West: There’s a certain amount of irony in the fact of an 85-year-old Jewish grandmother who is rough and tough and speaking truth to power. The Kate McKinnon “Saturday Night Live” impersonation of course is nothing like the real Justice Ginsburg, but there’s the truth at the heart of it, that she is speaking truth to power, and I think young people identify with that.  

From left, Kate McKinnon as Ginsburg with Colin Jost and Michael Che during "Saturday Night Live" on Oct. 7, 2017.

I loved that moment in the film where she’s watching the “SNL” impression and just cracking up at it. It was delightful.

West: Kind of cuts against what your impression might be of Justice Ginsburg, who sometimes, semi-ironically, calls herself a sober judge. And in fact, she is overall quite a serious and restrained person, but there are glimpses of delight and sparkle and humor to her, and that was certainly one of them. She loves to laugh, and that part of explains the success of her marriage to a very funny guy and her friendship with Justice Scalia and her ability just to laugh at an impersonation of herself. I mean she’s got to have a great sense of humor.

Was there anything that surprised you about her or her life that you learned while making the movie or any particular tidbits that you feel might surprise audiences?

West: I think that we were a little surprised, but also happy that she agreed to let us film her workout routine. We didn’t really know what to expect. We thought the whole thing might be a little bit of an exaggeration. So we got in there, and I would say that we were surprised by the rigor of the exercises that she performed and her kind of determination to just, you know, keep herself in shape by doing the weightlifting and the pushups and the planks and the side planks. I mean, it was impressive. 

Ginsburg works out in a scene from "RBG."

I just want to know where I can get that “Super Diva” sweatshirt she was working out in.
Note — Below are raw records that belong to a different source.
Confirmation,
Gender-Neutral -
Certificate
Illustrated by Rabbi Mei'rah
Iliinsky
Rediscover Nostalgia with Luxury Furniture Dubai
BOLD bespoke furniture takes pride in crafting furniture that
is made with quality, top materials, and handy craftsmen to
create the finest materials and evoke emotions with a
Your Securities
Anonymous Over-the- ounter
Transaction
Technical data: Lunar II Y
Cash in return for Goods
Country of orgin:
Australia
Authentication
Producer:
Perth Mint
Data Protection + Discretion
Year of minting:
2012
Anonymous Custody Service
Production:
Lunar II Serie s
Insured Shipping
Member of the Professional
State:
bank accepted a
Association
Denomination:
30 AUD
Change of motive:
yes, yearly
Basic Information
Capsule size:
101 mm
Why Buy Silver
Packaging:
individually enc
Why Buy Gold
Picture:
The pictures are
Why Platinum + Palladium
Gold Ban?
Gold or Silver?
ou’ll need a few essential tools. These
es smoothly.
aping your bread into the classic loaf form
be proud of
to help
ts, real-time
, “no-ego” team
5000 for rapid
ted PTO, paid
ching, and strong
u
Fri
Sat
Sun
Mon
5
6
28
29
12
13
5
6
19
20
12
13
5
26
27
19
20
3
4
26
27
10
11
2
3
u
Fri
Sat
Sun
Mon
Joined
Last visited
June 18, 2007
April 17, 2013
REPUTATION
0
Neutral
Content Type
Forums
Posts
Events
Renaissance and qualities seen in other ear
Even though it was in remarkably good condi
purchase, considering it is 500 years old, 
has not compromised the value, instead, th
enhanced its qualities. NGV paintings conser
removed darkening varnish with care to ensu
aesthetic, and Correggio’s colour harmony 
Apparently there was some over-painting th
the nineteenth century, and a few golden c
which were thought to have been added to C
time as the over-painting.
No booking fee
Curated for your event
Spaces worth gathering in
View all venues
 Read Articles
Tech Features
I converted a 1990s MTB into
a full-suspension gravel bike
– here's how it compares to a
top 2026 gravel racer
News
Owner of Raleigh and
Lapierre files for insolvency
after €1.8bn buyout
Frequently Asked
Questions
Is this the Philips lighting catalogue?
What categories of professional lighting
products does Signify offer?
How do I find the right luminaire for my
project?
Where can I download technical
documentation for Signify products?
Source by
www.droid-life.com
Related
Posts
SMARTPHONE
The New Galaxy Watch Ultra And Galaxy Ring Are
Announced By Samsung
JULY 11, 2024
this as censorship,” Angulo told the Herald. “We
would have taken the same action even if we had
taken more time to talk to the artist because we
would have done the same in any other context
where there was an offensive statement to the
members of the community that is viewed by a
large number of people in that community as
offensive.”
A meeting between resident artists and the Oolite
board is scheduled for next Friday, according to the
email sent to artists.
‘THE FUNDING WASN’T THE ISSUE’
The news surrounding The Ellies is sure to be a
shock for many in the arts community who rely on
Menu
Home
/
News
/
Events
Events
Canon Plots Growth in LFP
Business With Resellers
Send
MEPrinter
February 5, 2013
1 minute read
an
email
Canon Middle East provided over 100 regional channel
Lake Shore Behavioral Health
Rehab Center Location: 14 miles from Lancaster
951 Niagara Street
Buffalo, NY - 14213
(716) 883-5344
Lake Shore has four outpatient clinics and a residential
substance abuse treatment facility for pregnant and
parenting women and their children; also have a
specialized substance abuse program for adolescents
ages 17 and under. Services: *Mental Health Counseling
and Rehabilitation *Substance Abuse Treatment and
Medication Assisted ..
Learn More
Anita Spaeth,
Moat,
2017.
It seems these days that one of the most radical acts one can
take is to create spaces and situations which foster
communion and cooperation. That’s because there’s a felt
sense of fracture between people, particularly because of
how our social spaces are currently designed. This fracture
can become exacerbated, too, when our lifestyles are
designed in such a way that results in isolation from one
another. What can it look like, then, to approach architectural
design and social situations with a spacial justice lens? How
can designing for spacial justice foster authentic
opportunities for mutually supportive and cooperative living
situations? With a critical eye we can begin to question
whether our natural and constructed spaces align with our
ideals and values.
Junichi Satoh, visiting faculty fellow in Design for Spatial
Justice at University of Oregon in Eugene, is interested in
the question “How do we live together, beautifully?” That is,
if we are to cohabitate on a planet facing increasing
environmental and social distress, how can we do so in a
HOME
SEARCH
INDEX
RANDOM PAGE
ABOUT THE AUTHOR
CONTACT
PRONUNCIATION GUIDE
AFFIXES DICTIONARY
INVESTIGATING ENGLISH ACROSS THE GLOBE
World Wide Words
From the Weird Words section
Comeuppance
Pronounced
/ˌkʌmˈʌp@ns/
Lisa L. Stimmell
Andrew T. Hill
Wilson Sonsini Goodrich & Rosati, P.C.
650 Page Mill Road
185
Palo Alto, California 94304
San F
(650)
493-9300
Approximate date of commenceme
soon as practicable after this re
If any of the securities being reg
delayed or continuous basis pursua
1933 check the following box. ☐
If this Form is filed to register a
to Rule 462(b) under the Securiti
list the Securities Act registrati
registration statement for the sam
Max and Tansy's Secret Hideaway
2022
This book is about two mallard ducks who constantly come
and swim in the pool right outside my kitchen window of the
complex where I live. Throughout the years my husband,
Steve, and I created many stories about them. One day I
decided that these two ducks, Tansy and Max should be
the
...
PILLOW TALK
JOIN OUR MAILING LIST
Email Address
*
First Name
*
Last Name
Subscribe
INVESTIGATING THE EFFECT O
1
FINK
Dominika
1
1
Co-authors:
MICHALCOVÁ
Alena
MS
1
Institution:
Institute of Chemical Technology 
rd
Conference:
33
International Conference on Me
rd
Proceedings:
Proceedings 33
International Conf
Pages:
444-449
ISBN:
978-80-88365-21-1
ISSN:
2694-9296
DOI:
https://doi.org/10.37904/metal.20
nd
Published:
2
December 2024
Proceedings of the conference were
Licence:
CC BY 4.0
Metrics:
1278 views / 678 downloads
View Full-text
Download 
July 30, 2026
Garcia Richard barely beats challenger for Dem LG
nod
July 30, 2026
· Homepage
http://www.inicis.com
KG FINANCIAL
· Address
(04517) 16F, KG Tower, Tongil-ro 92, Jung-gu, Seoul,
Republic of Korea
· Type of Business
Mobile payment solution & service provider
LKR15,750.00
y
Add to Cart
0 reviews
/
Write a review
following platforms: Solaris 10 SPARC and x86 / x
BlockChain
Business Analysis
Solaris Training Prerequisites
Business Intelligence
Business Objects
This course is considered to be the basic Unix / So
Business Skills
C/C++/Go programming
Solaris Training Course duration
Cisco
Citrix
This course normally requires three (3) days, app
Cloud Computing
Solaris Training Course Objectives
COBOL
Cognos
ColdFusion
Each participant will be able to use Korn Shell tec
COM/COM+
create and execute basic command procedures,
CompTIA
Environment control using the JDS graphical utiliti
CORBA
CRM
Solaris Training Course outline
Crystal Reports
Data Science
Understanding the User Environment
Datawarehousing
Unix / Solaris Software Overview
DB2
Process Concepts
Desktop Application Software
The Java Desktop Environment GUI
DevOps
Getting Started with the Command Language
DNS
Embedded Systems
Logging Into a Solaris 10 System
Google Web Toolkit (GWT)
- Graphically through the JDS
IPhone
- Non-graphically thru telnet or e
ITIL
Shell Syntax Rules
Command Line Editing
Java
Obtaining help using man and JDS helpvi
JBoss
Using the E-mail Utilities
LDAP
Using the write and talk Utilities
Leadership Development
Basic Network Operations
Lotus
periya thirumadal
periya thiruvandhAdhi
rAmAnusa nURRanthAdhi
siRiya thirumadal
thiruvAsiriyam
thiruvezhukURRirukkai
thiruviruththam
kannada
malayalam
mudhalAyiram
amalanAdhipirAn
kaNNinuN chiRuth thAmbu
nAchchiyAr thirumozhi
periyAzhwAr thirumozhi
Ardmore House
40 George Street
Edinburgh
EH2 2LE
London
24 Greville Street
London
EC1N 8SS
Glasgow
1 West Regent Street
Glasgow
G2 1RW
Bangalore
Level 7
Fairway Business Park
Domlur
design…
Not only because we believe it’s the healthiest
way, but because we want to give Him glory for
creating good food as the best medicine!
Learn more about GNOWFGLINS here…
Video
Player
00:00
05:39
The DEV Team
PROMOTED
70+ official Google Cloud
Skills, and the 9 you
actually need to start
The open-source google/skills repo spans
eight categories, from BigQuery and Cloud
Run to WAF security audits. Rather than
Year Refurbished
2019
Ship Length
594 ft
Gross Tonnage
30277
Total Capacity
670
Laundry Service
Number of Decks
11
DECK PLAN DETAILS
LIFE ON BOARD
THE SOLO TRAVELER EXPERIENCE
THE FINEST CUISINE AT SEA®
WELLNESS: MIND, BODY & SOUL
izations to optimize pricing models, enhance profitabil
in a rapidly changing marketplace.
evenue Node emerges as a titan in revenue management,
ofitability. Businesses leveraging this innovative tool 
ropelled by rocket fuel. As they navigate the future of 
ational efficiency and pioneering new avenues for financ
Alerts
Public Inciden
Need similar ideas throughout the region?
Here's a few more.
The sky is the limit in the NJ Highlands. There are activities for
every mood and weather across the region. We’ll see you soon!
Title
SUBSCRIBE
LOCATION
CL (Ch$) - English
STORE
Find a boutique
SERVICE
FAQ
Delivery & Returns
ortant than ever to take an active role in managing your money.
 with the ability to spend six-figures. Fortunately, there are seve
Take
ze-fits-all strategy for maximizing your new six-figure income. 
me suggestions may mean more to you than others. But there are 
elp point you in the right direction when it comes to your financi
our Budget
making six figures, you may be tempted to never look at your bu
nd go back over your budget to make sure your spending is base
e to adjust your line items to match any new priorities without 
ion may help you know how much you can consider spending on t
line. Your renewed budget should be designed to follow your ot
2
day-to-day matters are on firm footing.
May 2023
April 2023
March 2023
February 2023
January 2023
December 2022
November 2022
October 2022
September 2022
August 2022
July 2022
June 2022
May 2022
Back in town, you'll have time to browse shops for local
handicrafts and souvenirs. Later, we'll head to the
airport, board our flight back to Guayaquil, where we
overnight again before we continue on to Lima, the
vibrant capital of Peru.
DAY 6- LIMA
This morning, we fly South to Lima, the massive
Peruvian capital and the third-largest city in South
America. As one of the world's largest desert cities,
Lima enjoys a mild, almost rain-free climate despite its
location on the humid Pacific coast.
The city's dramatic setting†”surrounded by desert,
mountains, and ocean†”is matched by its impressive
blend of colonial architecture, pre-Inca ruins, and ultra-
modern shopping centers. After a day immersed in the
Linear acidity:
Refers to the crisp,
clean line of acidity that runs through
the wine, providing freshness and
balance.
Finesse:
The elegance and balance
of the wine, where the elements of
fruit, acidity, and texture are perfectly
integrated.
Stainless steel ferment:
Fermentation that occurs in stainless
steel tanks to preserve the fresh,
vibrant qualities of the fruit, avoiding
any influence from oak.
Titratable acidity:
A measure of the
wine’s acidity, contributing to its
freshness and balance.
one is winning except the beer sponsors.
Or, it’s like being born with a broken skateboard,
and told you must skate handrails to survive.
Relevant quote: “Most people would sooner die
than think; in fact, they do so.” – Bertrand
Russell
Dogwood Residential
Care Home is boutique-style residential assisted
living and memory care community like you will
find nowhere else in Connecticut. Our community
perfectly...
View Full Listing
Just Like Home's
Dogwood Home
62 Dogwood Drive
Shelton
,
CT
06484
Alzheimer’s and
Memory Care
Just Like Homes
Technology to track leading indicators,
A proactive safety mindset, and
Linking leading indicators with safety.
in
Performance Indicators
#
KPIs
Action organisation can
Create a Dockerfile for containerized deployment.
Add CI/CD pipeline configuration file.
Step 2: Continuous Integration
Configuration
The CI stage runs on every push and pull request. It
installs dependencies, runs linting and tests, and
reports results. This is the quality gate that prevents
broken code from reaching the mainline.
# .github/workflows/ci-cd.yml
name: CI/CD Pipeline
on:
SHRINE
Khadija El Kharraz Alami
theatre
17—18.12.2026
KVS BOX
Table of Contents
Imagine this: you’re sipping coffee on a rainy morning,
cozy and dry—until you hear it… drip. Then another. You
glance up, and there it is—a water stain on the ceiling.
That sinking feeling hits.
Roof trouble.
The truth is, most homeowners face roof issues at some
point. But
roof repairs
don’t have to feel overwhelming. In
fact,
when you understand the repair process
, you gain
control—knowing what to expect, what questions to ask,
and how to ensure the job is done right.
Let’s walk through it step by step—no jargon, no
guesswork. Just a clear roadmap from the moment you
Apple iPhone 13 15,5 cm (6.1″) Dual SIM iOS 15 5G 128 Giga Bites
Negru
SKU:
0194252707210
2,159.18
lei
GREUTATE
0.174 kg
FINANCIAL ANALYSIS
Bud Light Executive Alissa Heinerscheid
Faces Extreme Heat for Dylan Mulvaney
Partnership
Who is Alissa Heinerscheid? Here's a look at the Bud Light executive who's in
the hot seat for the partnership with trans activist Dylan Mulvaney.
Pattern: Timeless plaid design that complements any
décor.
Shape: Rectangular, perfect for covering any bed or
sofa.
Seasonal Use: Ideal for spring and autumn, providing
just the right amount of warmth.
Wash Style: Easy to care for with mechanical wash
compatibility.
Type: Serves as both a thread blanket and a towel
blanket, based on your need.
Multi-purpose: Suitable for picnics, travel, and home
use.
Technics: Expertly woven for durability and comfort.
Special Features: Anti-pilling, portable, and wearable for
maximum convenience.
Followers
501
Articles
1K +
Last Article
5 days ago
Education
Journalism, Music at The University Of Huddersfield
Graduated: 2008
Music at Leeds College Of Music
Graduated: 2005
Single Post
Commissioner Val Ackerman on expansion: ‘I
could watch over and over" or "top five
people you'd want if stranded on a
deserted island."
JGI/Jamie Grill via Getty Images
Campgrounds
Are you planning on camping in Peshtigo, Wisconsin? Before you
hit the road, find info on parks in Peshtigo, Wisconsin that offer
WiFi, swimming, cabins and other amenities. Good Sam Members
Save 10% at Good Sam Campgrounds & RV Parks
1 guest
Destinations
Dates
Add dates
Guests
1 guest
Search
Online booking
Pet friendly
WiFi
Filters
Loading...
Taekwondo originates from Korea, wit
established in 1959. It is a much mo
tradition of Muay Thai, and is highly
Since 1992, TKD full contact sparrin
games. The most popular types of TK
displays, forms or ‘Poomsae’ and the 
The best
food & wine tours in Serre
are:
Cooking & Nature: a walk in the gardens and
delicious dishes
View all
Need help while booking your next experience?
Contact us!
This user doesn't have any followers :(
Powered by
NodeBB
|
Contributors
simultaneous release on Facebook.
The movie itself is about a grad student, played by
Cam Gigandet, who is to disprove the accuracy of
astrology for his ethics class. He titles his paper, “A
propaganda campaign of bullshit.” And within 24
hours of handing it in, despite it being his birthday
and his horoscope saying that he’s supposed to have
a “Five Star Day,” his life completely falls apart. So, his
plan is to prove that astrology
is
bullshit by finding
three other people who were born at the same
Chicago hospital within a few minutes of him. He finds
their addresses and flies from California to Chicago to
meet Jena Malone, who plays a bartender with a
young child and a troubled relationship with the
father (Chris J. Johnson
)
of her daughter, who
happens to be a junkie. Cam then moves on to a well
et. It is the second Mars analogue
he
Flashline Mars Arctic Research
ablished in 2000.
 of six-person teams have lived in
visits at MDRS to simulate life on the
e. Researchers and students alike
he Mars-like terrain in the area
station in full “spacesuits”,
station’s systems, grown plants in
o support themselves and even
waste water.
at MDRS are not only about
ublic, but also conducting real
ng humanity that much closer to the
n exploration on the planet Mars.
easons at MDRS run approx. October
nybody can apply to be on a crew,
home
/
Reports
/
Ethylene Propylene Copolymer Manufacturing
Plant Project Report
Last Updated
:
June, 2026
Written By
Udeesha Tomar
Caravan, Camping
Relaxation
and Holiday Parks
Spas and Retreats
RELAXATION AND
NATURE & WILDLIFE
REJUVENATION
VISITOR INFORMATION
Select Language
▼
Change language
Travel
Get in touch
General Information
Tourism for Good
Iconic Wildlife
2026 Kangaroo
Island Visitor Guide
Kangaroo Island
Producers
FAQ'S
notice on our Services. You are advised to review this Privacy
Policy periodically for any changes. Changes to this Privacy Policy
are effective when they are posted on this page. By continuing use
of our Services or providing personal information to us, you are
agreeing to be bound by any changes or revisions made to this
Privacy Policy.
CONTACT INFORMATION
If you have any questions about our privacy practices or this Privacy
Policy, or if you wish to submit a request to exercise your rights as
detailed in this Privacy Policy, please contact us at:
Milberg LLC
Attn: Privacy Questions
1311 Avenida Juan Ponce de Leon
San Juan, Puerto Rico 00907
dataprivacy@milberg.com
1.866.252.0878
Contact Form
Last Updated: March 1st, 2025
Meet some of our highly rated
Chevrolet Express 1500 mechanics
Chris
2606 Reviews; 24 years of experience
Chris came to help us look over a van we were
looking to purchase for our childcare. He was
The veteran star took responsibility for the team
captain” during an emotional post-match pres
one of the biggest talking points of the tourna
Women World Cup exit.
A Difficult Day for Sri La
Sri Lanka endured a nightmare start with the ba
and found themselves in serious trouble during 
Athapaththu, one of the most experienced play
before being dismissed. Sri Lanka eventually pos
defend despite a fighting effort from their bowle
West: [Laughs] I believe both “Super Diva” sweatshirts that we’re aware of that Justice Ginsburg has have been personally created for her. We may need to discuss that as merchandise … but I believe both were made for her personally. One of them, we know, was made by the Washington National Opera to celebrate the performance that you see in the film.

Well, I think someone could make a lot of money merchandising that is all I’m saying. To wrap up, what do you ultimately hope audiences take away from this movie? What do you want people to understand about Ruth Bader Ginsburg that they might not have before?

West: I hope they will take away an understanding of what Ruth Bader Ginsburg did [for] American women. … And I also hope they’ll take away an appreciation for her approach. Her mother taught her that anger is a waste of time. She faced a ton of personal and professional challenges in her life, and she always approached them deliberately and calmly and with smarts to try to figure out how to overcome ― even to the point of going up against a level of discrimination that I think young women today can’t really understand. She took that on and she changed it, not by yelling and screaming, but by a very smart strategy.

Cohen: We want people to learn a lot from our film, but we also want it to be an emotional, fun experience ― [a peek] behind Justice Ginsburg’s serious judicial persona. There’s also a huge well of exuberance, and we think it comes through in the movie and we want our audiences to feel exuberant when they watch it.

This interview has been edited for clarity and length.